Von Naivität im Umgang mit Antisemitismus kann bei diesem Debakel nicht mehr die Rede sein. Getreu dem Motto »Schlimmer geht es immer« mussten wir in regelmäßigen Abständen erleben, wie dort, man muss es so sagen, antisemitische Urstände gefeiert wurden.

Man sollte doch denken, dass es normalerweise so abläuft: Es gibt einen antisemitischen Vorfall, es könnte aber auch Rassismus, Homophobie, Sexismus oder sonst etwas sein. Die Verantwortlichen versprechen, sie würden das Anliegen ernst nehmen und es prüfen. Experten werden herangezogen, die mit der Aufgabe betraut werden, der Sache auf den Grund zu gehen. Eine Untersuchung folgt, eine Stellungnahme wird abgegeben, auf deren Grundlage eine Entscheidung und konkrete Maßnahmen getroffen werden.

Hass Nicht so aber bei der diesjährigen documenta. Ein Expertengremium wurde einberufen, aus der Untersuchung resultierte eine klare Stellungnahme und was passierte dann? Die Experten wurden beschimpft. Die Künstler und Kuratoren antworteten auf den Vorwurf des Israel-Hasses mit noch mehr Israel-Hass.

Was Juden oft erleben, wird hier wieder einmal deutlich: Der Vorwurf des Antisemitismus wiegt schwerer, als der Antisemitismus selbst.
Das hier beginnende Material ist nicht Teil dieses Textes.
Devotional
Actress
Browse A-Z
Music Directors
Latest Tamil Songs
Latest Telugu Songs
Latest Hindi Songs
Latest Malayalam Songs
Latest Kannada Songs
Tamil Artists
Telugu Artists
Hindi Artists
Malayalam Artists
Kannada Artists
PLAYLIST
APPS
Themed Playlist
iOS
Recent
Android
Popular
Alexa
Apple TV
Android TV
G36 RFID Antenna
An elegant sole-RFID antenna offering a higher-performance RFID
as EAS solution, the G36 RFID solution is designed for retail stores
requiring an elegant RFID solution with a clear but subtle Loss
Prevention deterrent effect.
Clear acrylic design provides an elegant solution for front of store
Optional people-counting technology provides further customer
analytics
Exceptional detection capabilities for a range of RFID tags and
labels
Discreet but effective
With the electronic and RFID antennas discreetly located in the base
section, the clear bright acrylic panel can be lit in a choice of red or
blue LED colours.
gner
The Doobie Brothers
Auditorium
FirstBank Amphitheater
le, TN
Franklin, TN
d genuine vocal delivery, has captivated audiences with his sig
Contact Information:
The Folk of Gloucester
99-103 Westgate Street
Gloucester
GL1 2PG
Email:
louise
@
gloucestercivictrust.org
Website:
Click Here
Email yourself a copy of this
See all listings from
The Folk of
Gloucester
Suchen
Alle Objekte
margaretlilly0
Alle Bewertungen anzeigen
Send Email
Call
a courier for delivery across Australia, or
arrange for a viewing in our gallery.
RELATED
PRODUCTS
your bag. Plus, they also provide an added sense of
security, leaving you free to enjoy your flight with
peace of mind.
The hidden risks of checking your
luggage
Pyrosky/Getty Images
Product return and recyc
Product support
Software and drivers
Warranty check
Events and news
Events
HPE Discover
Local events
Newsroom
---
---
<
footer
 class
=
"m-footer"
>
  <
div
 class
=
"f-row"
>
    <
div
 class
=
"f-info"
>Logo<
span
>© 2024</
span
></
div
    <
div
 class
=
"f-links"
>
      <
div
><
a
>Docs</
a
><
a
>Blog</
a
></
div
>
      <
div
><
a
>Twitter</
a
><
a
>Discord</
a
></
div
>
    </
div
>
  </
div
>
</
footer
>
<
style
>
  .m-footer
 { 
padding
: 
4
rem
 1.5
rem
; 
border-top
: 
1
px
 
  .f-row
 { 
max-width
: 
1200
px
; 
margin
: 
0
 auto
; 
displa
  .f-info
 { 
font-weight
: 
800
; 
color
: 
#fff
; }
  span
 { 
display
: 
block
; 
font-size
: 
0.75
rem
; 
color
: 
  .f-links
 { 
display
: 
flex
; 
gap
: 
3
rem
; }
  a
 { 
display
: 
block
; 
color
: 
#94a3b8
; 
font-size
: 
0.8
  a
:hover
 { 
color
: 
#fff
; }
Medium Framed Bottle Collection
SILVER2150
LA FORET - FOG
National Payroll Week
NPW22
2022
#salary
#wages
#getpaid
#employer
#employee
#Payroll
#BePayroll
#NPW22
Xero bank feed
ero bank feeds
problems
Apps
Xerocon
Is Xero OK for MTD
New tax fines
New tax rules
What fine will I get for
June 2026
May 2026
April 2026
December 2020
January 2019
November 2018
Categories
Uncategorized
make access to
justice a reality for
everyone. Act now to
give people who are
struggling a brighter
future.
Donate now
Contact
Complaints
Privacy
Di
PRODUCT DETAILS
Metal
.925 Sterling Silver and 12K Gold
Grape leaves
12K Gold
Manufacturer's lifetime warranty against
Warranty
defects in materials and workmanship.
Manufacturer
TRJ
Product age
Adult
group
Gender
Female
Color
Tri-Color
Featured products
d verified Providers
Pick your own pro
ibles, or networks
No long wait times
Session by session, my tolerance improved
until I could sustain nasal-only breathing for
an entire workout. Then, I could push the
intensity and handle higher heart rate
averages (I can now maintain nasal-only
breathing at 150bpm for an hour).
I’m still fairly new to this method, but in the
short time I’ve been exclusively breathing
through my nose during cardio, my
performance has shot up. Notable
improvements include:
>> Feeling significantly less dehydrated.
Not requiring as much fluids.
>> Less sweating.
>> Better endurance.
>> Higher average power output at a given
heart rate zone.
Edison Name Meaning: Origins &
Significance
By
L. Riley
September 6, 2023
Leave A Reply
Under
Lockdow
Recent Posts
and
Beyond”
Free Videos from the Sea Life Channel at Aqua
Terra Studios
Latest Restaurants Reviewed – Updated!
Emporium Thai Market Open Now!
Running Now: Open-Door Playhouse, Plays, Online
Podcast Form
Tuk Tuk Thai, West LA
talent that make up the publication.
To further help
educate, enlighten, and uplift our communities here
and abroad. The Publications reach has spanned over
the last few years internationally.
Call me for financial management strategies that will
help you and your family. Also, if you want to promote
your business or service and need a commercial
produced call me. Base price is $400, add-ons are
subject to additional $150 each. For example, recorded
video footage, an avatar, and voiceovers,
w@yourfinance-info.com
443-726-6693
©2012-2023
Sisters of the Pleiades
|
Und was machen die Verantwortlichen? Nichts. Vom Geschäftsführer ganz zu schweigen. Die Gesellschafter schaffen es gerade einmal drei mickrige Zeilen zu fabrizieren.

Nächste Woche wird die documenta Geschichte sein. Die Verantwortlichen werden es geschafft haben, die Aneinanderreihung von Antisemitismus-Skandalen erfolgreich ausgesessen zu haben. Die Künstler und Kuratoren fühlen sich nachhaltig in ihrem Glauben bestärkt, Judenhass konsequenzlos ausleben lassen zu können und für die Juden bleibt die Erkenntnis, dass ihre Perspektive nicht nur nicht gehört, sondern sogar konsequent ignoriert wird.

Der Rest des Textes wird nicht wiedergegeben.